El crowdfunding es algo muy interesante, aunque conviene no abusar. Hicimos una campaña para editar un single en vinilo hace tres años y la acogida fue espectacular. Nos parecía un buen momento para repetirlo. Hemos hecho una gira de presentación muy cortita, de solo cuatro conciertos. Hay gente que viajó desde Inglaterra para vernos, y algunos también por toda España. Nos quedamos con ganas de que más gente pudiera ver los conciertos, y también de tener un documento de la gira. De ahí salió la idea de grabar un concierto en vídeo y audio.

 

Es una grabación solo para mecenas, ¿un premio para el verdadero fan que os apoya?
El premio es para ellos y para nosotros. Para los mecenas, es casi una forma de asistir a un concierto en diferido, pero también de mostrar el apoyo a nuestro trabajo, que siempre hemos hecho de forma totalmente independiente. Y para nosotros, eso es más importante aún que la posibilidad de realizar el proyecto. La mayor recompensa es saber que la gente está ahí y que valora y apoya tu trabajo.

 

Ocho músicos tocando más de veinte instrumentos. Hay a quien le sonará pretencioso. ¿Qué les diríais?
¡Que vengan al concierto y lo vean! Cuando hicimos los conciertos en Oviedo y Avilés, previos a la salida del disco, hubo un comentario que se repitió, por parte de las salas, empresas de sonido y periodistas musicales: todos nos dijeron que las canciones justificaban totalmente el arsenal de instrumentos, que se veía que no llevábamos nada para rellenar o aparentar. Es decir: ¡misión cumplida!

 

Sois auténticos veteranos de la escena. ¿Cómo veis la evolución de los sonidos de base americana en nuestro país?
Ha sido un largo camino. Cuando salió nuestro primer disco, en el 98, nos miraban como a extraterrestres porque hablábamos de The Jayhawks, Wilco o Whiskeytown, y encima llevábamos sección de viento. ¿Quién iba a pensar que los Jayhawks harían giras por nuestro país? ¿O el éxito del neo-soul?

 

Habéis publicado catorce discos desde la independencia. ¿Cómo se consigue?
Se consigue precisamente por la independencia.

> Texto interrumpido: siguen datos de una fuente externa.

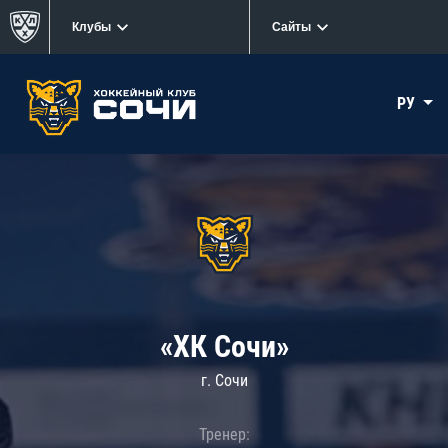
Клубы
Сайты
РУ
«ХК Сочи»
г. Сочи
Тренер:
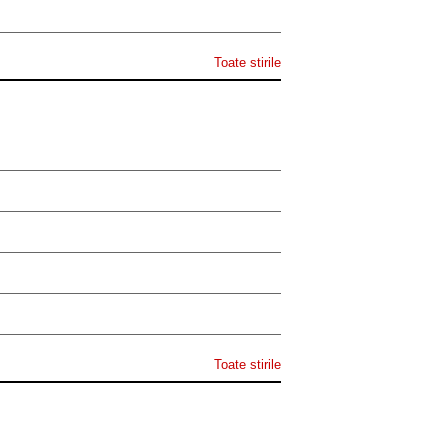
Toate stirile
Toate stirile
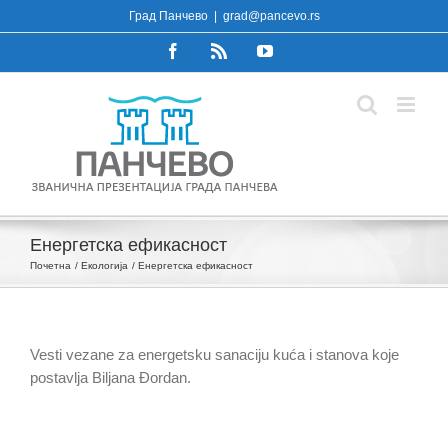
Skip
Град Панчево
|
grad@pancevo.rs
to
Facebook
Rss
YouTube
content
Eнергетска ефикасност
Почетна
Екологија
Eнергетска ефикасност
Vesti vezane za energetsku sanaciju kuća i stanova koje
postavlja Biljana Đordan.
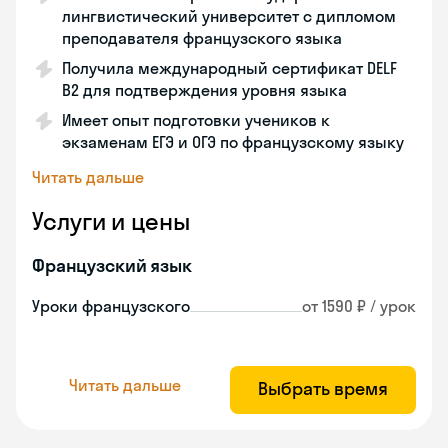
лингвистический университет с дипломом
преподавателя французского языка
Получила международный сертификат DELF
B2 для подтверждения уровня языка
Имеет опыт подготовки учеников к
экзаменам ЕГЭ и ОГЭ по французскому языку
Читать дальше
Услуги и цены
Французский язык
Уроки французского
от 1590 ₽ / урок
Читать дальше
Выбрать время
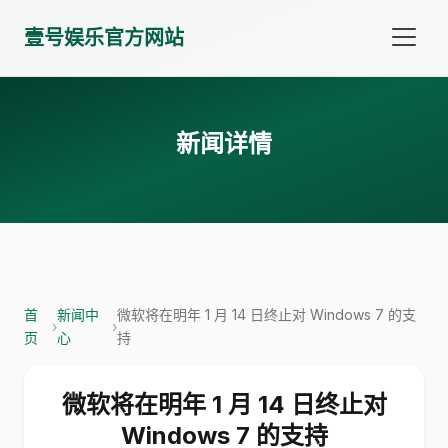
壹号娱乐官方网站
新闻详情
首
新闻中
微软将在明年 1 月 14 日终止对 Windows 7 的支
›
›
页
心
持
微软将在明年 1 月 14 日终止对
Windows 7 的支持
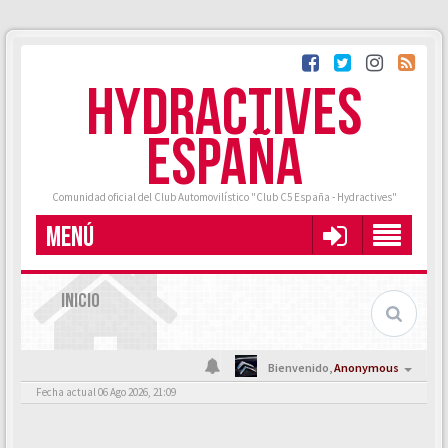
HYDRACTIVES
ESPAÑA
Comunidad oficial del Club Automovilístico "Club C5 España - Hydractives"
MENÚ
INICIO
Bienvenido,
Anonymous
Fecha actual 06 Ago 2026, 21:09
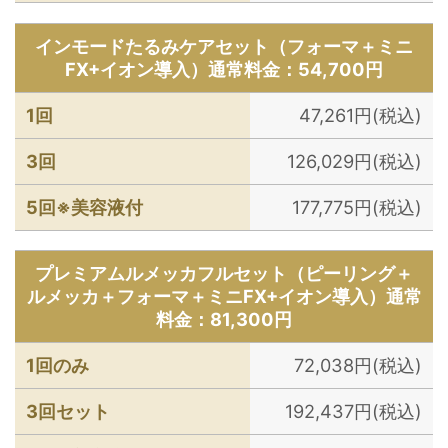
インモードたるみケアセット（フォーマ＋ミニ
FX+イオン導入）通常料金：54,700円
1回
47,261円(税込)
3回
126,029円(税込)
5回※美容液付
177,775円(税込)
プレミアムルメッカフルセット（ピーリング＋
ルメッカ＋フォーマ＋ミニFX+イオン導入）通常
料金：81,300円
1回のみ
72,038円(税込)
3回セット
192,437円(税込)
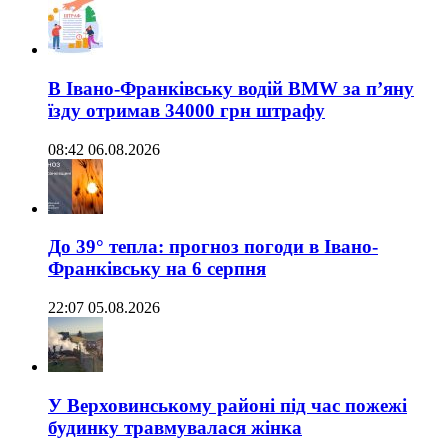
В Івано-Франківську водій BMW за п’яну
їзду отримав 34000 грн штрафу
08:42 06.08.2026
До 39° тепла: прогноз погоди в Івано-
Франківську на 6 серпня
22:07 05.08.2026
У Верховинському районі під час пожежі
будинку травмувалася жінка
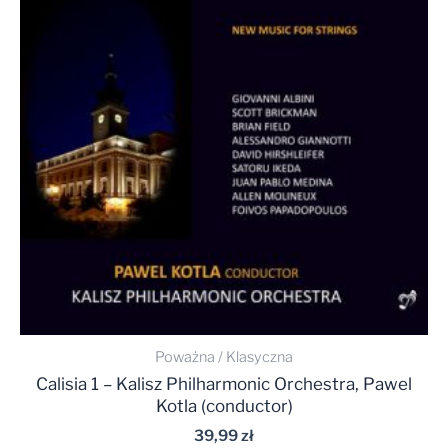
Poważna / Klasyczna
Calisia 1 – Kalisz Philharmonic Orchestra, Pawel
Kotla (conductor)
39,99
zł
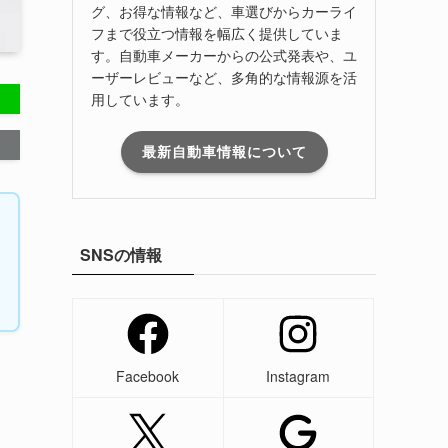
グ、お得な情報など、車選びからカーライ
フまで役立つ情報を幅広く提供していま
す。自動車メーカーからの公式発表や、ユ
ーザーレビューなど、多角的な情報源を活
用しています。
最新自動車情報について
SNSの情報
Facebook
Instagram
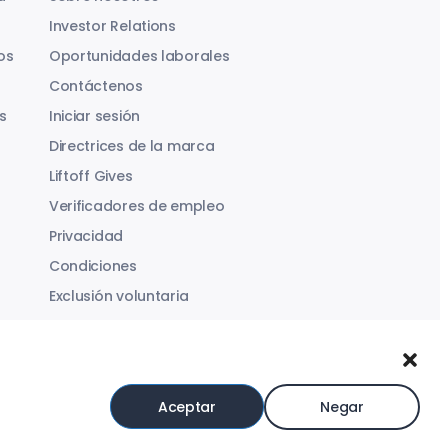
Investor Relations
os
Oportunidades laborales
Contáctenos
s
Iniciar sesión
Directrices de la marca
Liftoff Gives
Verificadores de empleo
Privacidad
Condiciones
Exclusión voluntaria
Ley de Servicios Digitales
Declaración sobre la Esclavitud Moderna
Aceptar
Negar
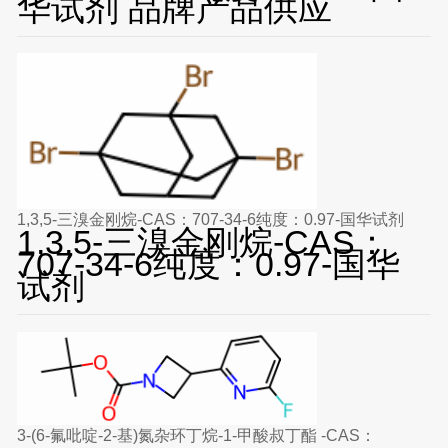
华试剂 品牌产品供应
1,3,5-三溴金刚烷-CAS：707-34-6纯度：0.97-国华试剂
1,3,5-三溴金刚烷-CAS：
707-34-6纯度：0.97-国华
试剂
3-(6-氟吡啶-2-基)氮杂环丁烷-1-甲酸叔丁酯 -CAS：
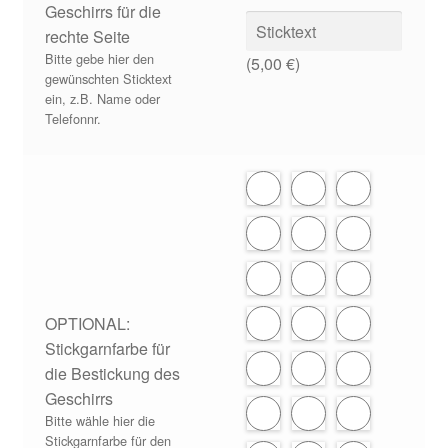
Geschirrs für die
rechte Seite
Bitte gebe hier den
(
5,00
€
)
gewünschten Sticktext
ein, z.B. Name oder
Telefonnr.
OPTIONAL:
Stickgarnfarbe für
die Bestickung des
Geschirrs
Bitte wähle hier die
Stickgarnfarbe für den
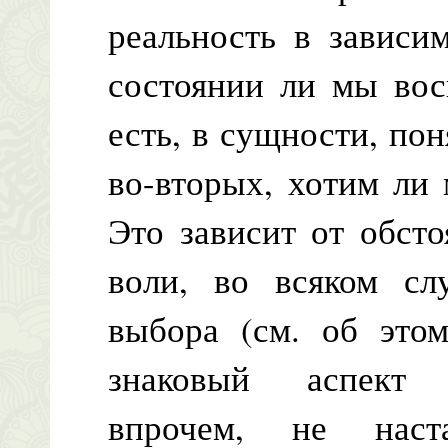
реальность в зависим
состоянии ли мы вос
есть, в сущности, пон
во-вторых, хотим ли 
Это зависит от обст
воли, во всяком сл
выбора (см. об это
знаковый аспект 
впрочем, не наст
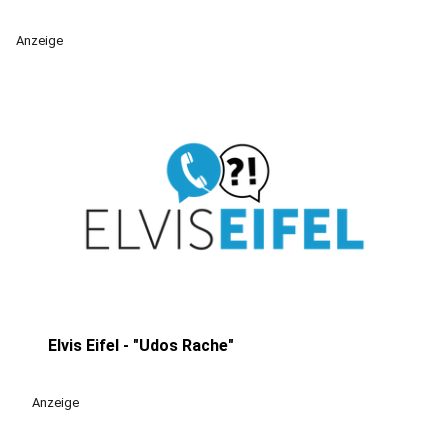
Anzeige
Elvis Eifel - "Udos Rache"
play_circle
Anzeige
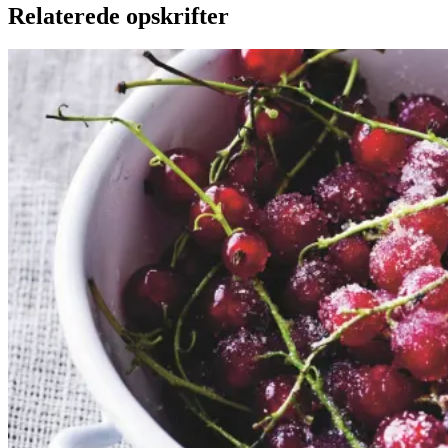
Relaterede opskrifter
Rysteribs
Rysteribs
Gem opskrift
Dessert
Dansk mad
Sommermad
De rødlige bær er en sand
sommerklassiker. De har en frisk
og syrlig smag, som når de koges
op med sukker, udgør et dejligt
tilbehør til søde sager. De kan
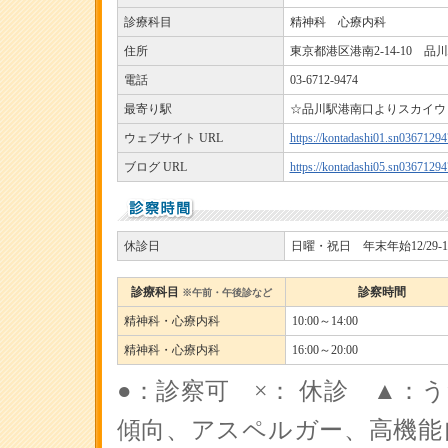
診療科目
精神科 心療内科
住所
東京都港区港南2-14-10 品
電話
03-6712-9474
最寄り駅
☆品川駅港南口よりスカイウェ
ウェブサイト URL
https://kontadashi01.sn0367129
ブログ URL
https://kontadashi05.sn0367129
休診日
日曜・祝日 年末年始12/29-1/
診療科目
診察時間
※午前・午後診など
精神科・心療内科
10:00～14:00
精神科・心療内科
16:00～20:00
●：診察可 ×： 休診 ▲：
傾向、アスペルガー、高機能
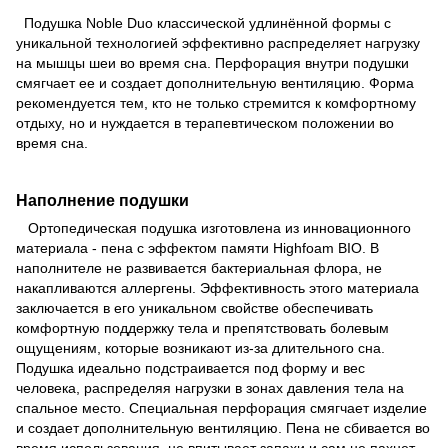
Подушка Noble Duo классической удлинённой формы с
уникальной технологией эффективно распределяет нагрузку
на мышцы шеи во время сна. Перфорация внутри подушки
смягчает ее и создает дополнительную вентиляцию. Форма
рекомендуется тем, кто не только стремится к комфортному
отдыху, но и нуждается в терапевтическом положении во
время сна.
Наполнение подушки
Ортопедическая подушка изготовлена из инновационного
материала - пена с эффектом памяти Highfoam BIO. В
наполнителе не развивается бактериальная флора, не
накапливаются аллергены. Эффективность этого материала
заключается в его уникальном свойстве обеспечивать
комфортную поддержку тела и препятствовать болевым
ощущениям, которые возникают из-за длительного сна.
Подушка идеально подстраивается под форму и вес
человека, распределяя нагрузки в зонах давления тела на
спальное место. Специальная перфорация смягчает изделие
и создает дополнительную вентиляцию. Пена не сбивается во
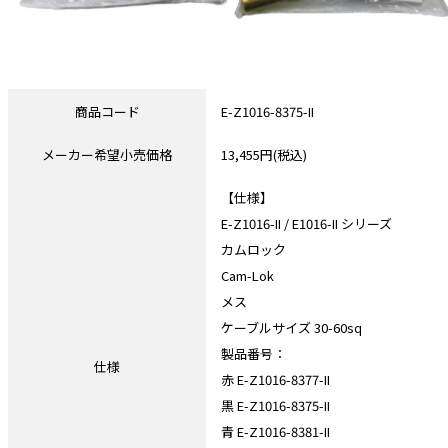
商品コード
E-Z1016-8375-II
メーカー希望小売価格
13,455円(税込)
【仕様】
E-Z1016-II / E1016-II シリーズ
カムロック
Cam-Lok
メス
ケーブルサイズ 30-60sq
製品番号：
仕様
赤 E-Z1016-8377-II
黒 E-Z1016-8375-II
青 E-Z1016-8381-II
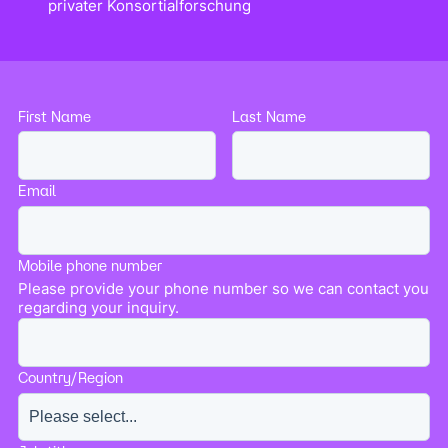
privater Konsortialforschung
First Name
Last Name
Email
Mobile phone number
Please provide your phone number so we can contact you
regarding your inquiry.
Country/Region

Para seguir en esto con las mismas ganas que el primer día, es imprescindible poder hacer la música que quieres, en el momento que lo necesitas, publicada en el formato que más te gusta, sin ningún tipo de presión externa.

 

Seguís ofreciendo en descarga gratuita vuestra música, parece que vuestra filosofía respecto a Internet no ha variado. ¿Qué les diríais a los que piensan que es un suicidio comercial?
Ha habido un suidicio comercial, pero de la industria. Es inadmisible ver que el Napster de 1999 daba un mejor servicio al fan de la música que el que da en 2015 la combinación de todos los servicios legales de música digital. Son más de quince años de retraso que no se van a recuperar nunca. La música se hace para ser escuchada. Respecto a la difusión musical gratuita, es algo que siempre ha existido, especialmente desde que existe la radio. Podríamos hablar también de las cintas de casete. Es totalmente lógico y normal aprovechar Internet para eso. Si hubiéramos tenido miedo a Internet no habríamos tocado en Woodstock ’99, no habría llegado a compartir escenario con Springsteen, y hubiéramos perdido infinidad de oportunidades.

 

Y acabada la gira, ¿qué va a pasar?
Nos gustaría empezar a trabajar en canciones nuevas, y con un poco de suerte, vernos el verano que viene en algunos festivales folk internacionales. A ver si lo logramos.